Scanning signals applied to scanning lines 1 and 2 are set so that the threshold of a pixel B on the scanning line 2 and the threshold of a pixel A on the scanning line 1 varies continuously. Referring to FIG. 7B, a transmittance-voltage curve at temperature 1 indicates that a transmittance up to 100% is displayed in a region on the scanning line 2 and a transmittance thereabove and up to 200% is displayed in a region on the scanning line 1. It is necessary to set the transmittance curve so that it is continuous and has an equal slope spanning from the pixel B to the pixel A.

As a result, even if the pixel A on the scanning line 1 and the pixel B on the scanning line 2 are set to have identical cell shapes as shown in FIG. 9B, it becomes possible to effect a display substantially similar to that in the case where the pixel A and the pixel B are provided with a continuous threshold characteristic (cell at the right side of FIG. 7B).
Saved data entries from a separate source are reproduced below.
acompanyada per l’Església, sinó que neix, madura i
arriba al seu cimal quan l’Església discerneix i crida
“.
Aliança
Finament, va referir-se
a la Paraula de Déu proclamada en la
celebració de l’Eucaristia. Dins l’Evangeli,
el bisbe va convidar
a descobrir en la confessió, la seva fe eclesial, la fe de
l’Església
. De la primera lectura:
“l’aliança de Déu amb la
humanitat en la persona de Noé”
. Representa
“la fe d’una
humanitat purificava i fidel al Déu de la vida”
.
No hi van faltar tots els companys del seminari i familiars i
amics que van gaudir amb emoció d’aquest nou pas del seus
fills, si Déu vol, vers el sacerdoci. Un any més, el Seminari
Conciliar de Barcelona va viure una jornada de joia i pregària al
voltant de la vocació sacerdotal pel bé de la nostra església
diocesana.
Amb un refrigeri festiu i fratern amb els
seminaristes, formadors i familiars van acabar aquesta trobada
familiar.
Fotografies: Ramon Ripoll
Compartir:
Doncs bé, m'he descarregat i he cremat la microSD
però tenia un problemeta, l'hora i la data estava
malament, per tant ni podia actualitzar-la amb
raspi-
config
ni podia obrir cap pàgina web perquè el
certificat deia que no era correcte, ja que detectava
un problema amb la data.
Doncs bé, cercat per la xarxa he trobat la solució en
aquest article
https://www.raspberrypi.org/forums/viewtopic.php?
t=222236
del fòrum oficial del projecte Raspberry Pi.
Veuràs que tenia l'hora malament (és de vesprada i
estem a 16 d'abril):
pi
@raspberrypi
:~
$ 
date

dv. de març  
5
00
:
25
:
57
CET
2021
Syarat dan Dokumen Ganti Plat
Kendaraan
It has been found desirable to set one-line selection time to be on the order of 60-100 μs for a ferroelectric liquid crystal device in view of delay in transmission of pulse waveform and avoidance of using a ferroelectric liquid crystal having a large spontaneous polarization.
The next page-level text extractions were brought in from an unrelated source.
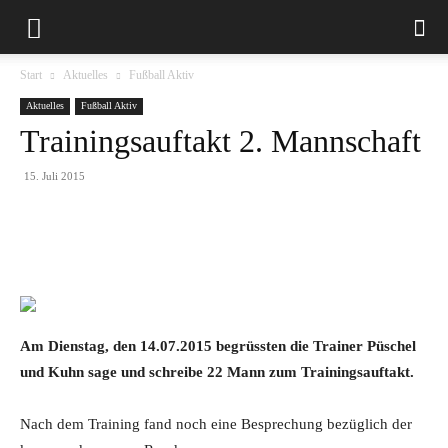
Start
Aktuelles
Fußball Aktiv
Aktuelles
Fußball Aktiv
Trainingsauftakt 2. Mannschaft
15. Juli 2015
Am Dienstag, den 14.07.2015 begrüssten die Trainer Püschel
und Kuhn sage und schreibe 22 Mann zum Trainingsauftakt
.
Nach dem Training fand noch eine Besprechung bezüglich der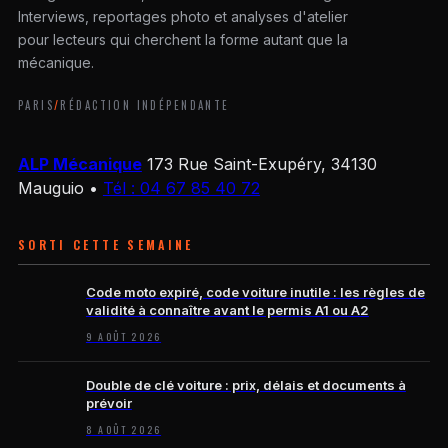
Interviews, reportages photo et analyses d'atelier
pour lecteurs qui cherchent la forme autant que la
mécanique.
PARIS
/
RÉDACTION INDÉPENDANTE
ALP Mécanique
173 Rue Saint-Exupéry, 34130
Mauguio
•
Tél : 04 67 85 40 72
SORTI CETTE SEMAINE
Code moto expiré, code voiture inutile : les règles de
validité à connaître avant le permis A1 ou A2
9 AOÛT 2026
Double de clé voiture : prix, délais et documents à
prévoir
8 AOÛT 2026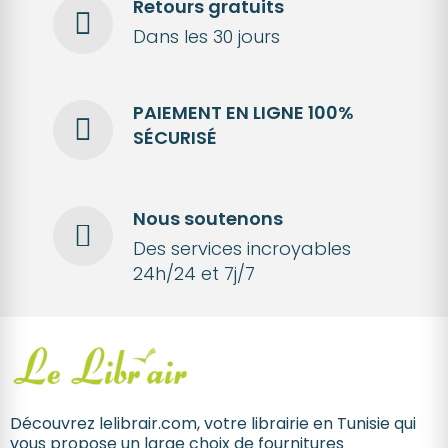
Retours gratuits
Dans les 30 jours
PAIEMENT EN LIGNE 100%
SÉCURISÉ
Nous soutenons
Des services incroyables
24h/24 et 7j/7
Découvrez lelibrair.com, votre librairie en Tunisie qui
vous propose un large choix de fournitures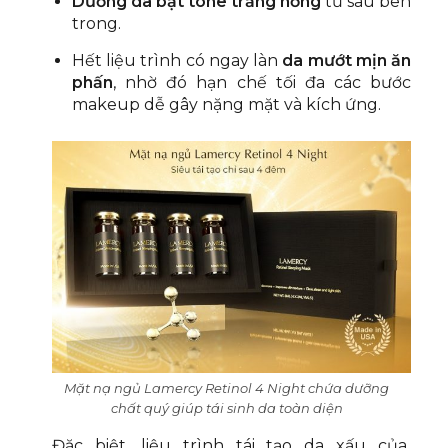
Dưỡng da bật tone trắng hồng
từ sâu bên
trong.
Hết liệu trình có ngay làn
da mướt mịn ăn
phấn
, nhờ đó hạn chế tối đa các bước
makeup dễ gây nặng mặt và kích ứng.
Mặt nạ ngủ Lamercy Retinol 4 Night chứa dưỡng
chất quý giúp tái sinh da toàn diện
Đặc biệt, liệu trình tái tạo da xấu của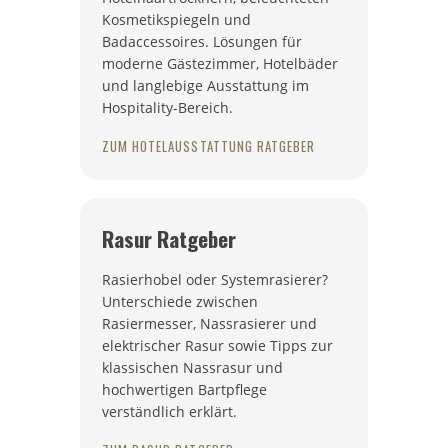
Kosmetikspiegeln und
Badaccessoires. Lösungen für
moderne Gästezimmer, Hotelbäder
und langlebige Ausstattung im
Hospitality-Bereich.
ZUM HOTELAUSSTATTUNG RATGEBER
Rasur Ratgeber
Rasierhobel oder Systemrasierer?
Unterschiede zwischen
Rasiermesser, Nassrasierer und
elektrischer Rasur sowie Tipps zur
klassischen Nassrasur und
hochwertigen Bartpflege
verständlich erklärt.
However, when a high-definition display requiring more than 1000 scanning lines is considered, one-frame scanning time amounts to at least 60 μs1000=60 ms, which corresponds to a frame frequency of 16.7 Hz. In line-sequential scanning, a frame frequency of 40 Hz is desired and should be at least 30 Hz so that rewriting of a picture appears to be continuous and smooth.

For example, in the case of a mouse cursor movement on a screen, the cursor image appears to be in pieces and the recognizability thereof becomes extremely inferior, thus resulting in poor display quality, if the frame frequency is below 40 Hz.

In order to improve such display quality of a ferroelectric liquid crystal (herein sometimes abbreviated as "FLC"), there has been proposed a driving method, wherein a part of screen expected to be rewritten locally is selectively subjected to line-sequential scanning (JP-A 60-31120, U.S. Pat. Nos. 4,655,561; 5,091,723; and 5,172,107).

As described above, in the above-mentioned pixel shift method wherein data is written so as to span adjacent two scanning lines, it is desired to effect non-interlaced line-sequential scanning.

However, when a picture is rewritten with jumping of scanning lines during the scanning on a panel drive for displaying data spanning two scanning lines in such a manner, there has been encountered a problem of incomplete display on a scanning line immediately before the jumping and a scanning line just preceding a scanning line of jumping destination due to a temperature deviation along the panel.

Further, when dummy scanning as proposed in U.S. patent application Ser. No. 041,420 (filed Mar. 31, 1993, entitled "Display Apparatus") is performed along with jumping of scanning lines regardless of the state of the jumping, flickering of a picture is, rather, caused.

Above-mentioned problems which have been described with reference to the pixel shift method using FLC, for example, for convenience of understanding, but such problems to be solved by the present invention are common to other display systems wherein prescribed data is displayed at a pixel spanning at least two selected scanning lines.

SUMMARY OF THE INVENTION

In view of the above-mentioned problems, an object of the present invention is to provide a driving method for a liquid crystal display device (panel) wherein display quality is not degraded even when scanning is started from or terminated at an intermediate part on the panel.

Another object of the present invention is to provide a driving method for a liquid crystal display device which is applicable to a driving scheme wherein gradational display quality is not degraded even if the panel is accompanied with a temperature distribution.

Another object of the present invention is to provide a liquid crystal display apparatus suitable for practicing the above-mentioned method.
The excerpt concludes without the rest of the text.